▶ _Material shown_
+ + + + + + +

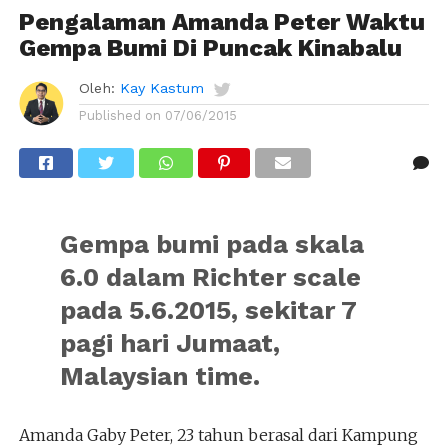
Pengalaman Amanda Peter Waktu
Gempa Bumi Di Puncak Kinabalu
Oleh:
Kay Kastum
Published on
07/06/2015
Gempa bumi pada skala
6.0 dalam Richter scale
pada 5.6.2015, sekitar 7
pagi hari Jumaat,
Malaysian time.
Amanda Gaby Peter, 23 tahun berasal dari Kampung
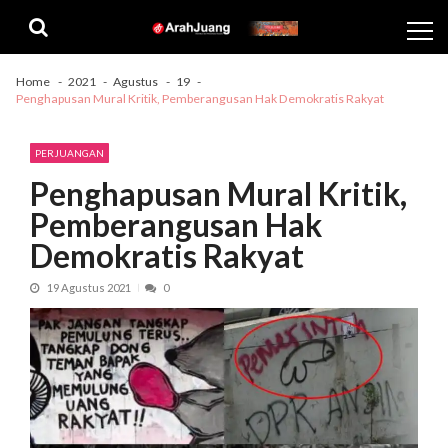
Skip
Skip
to
to
navigation
content
Home
2021
Agustus
19
Penghapusan Mural Kritik, Pemberangusan Hak Demokratis Rakyat
PERJUANGAN
Penghapusan Mural Kritik,
Pemberangusan Hak
Demokratis Rakyat
19 Agustus 2021
0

+ + + + + + +

▶ _The task_
Copy each line from the records above that includes the string "Pemberangusan".

▶ _Completed task_
Penghapusan Mural Kritik, Pemberangusan Hak Demokratis Rakyat
Pemberangusan Hak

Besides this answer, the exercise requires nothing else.